Abstract
The development of an origin–destination (OD) demand matrix is crucial for transit planning. With the help of automated data, it is possible to estimate a stop-level OD matrix. We propose a novel method for estimating transit route OD matrix using automatic passenger count (APC) data. The method uses
To understand the travel patterns of passengers, transit agencies require an origin–destination (OD) flow matrix of the passengers. This is a fundamental element of interest that helps in designing new routes and schedules, understanding and forecasting demand on the transit network, adjusting marketing strategy, and so forth. The transit OD flow matrix is the quantification of the flow of passengers from one transit stop to another. To evaluate such a matrix, the agencies conduct on-board surveys, which collect data about passenger boarding and alighting stops, the purpose of travel, and so on. These surveys are expensive to conduct and cover only a small sample of passengers ( 1 ). However, with recent advances in automated data collection systems (ADCS), it is possible to mine the full OD matrix. Automated data, such as automatic fare collection (AFC) and automatic passenger count (APC) data, are a rich source of information on passenger travel over a continuous period, making it possible to estimate OD matrices more frequently.
The OD estimation problem has attracted the attention of many researchers over several decades. More recently, the use of automated data such as AFC, APC, or cell phone data has become popular for OD estimation. For example, the AFC data can be used to estimate a stop-level OD matrix. It usually lacks the passenger alighting stop, which can be inferred using a trip-chaining algorithm based on several assumptions (2–5). The inference rate depends on the quality of data, the percentage of passengers using the smart card, and assumptions involved in the trip-chaining algorithm. On the other hand, APC systems collect information about the number of passengers boarding and alighting at each transit stop. OD estimation using the boarding and the alighting counts poses a classic problem, which is hard to solve. The problem requires solving an underdetermined system of equations, in which the number of unknowns to solve is far higher than the number of equations available. Usually, multiple solutions are possible for this problem, which satisfy the given equations. Other information is supplemented to produce the accurate OD flows. To deal with this underdetermined problem, various methods have been proposed in the literature, which are summarized below:
Iterative Proportional Fitting (IPF) method: This is a popular and easy to apply method to evaluate the OD matrix using count data (6, 7). The method starts with a base matrix, which is improved iteratively by multiplying the columns and rows of the matrix by a constant factor. The base matrix can be taken as a null matrix or any other seed matrix. Mishalani et al. found that using on-board survey data as a base matrix gives more accurate results than using a null base matrix ( 8 ). The method has several issues such as the problem of non-structural zeros ( 6 ), meaning that a zero entry remains zero in every iteration. The method also fails to converge if the number of zero entries becomes large in the matrix.

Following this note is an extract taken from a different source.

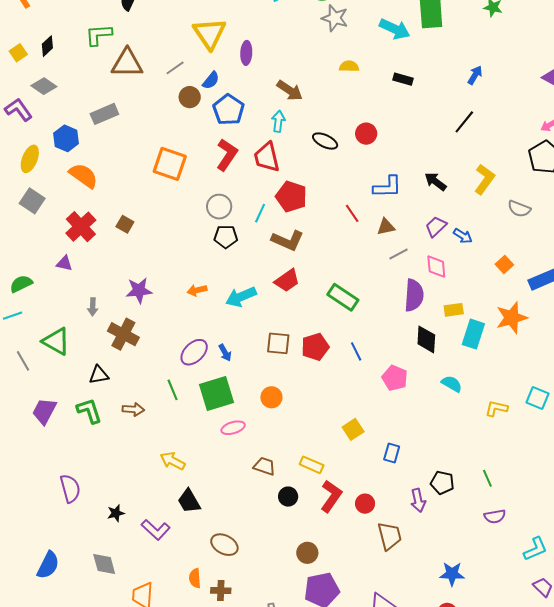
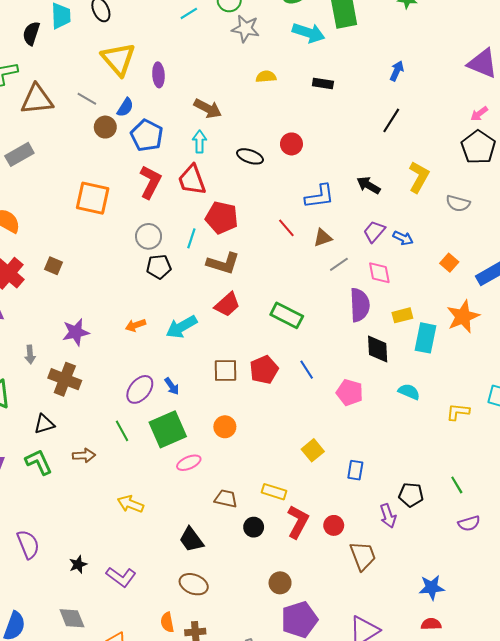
gray line: (175, 68) -> (87, 99), turned 72
black trapezoid: (189, 501) -> (191, 540), moved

Bayesian inference methods: These methods use a Bayesian approach to evaluate an OD matrix by formulating the problem as a partially observed Markov chain and utilizing prior information along with current observations of count data (9–12).
Optimization methods: As there are multiple solutions possible for this system of equations, these methods try to find the one which optimizes an objective. The objective can be maximizing entropy ( 13 ) or the likelihood (14–16) function. With isotropic Gaussian noise, the maximum likelihood estimation turns into a classic least squares problem.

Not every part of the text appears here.